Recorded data
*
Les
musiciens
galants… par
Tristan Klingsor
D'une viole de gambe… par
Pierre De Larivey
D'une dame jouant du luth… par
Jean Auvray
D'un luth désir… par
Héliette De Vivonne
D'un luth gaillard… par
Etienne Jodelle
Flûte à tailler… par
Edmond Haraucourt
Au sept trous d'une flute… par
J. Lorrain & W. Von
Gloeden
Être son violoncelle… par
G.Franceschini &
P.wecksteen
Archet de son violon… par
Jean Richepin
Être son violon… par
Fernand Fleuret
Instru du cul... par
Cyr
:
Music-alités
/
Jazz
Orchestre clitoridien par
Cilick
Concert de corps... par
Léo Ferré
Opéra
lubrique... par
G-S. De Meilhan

## WHAT TO PRODUCE
Within the entries, find all lines holding "luth" and copy each one.

## SOLUTION TO THIS TASK
D'une dame jouant du luth… par
D'un luth désir… par
D'un luth gaillard… par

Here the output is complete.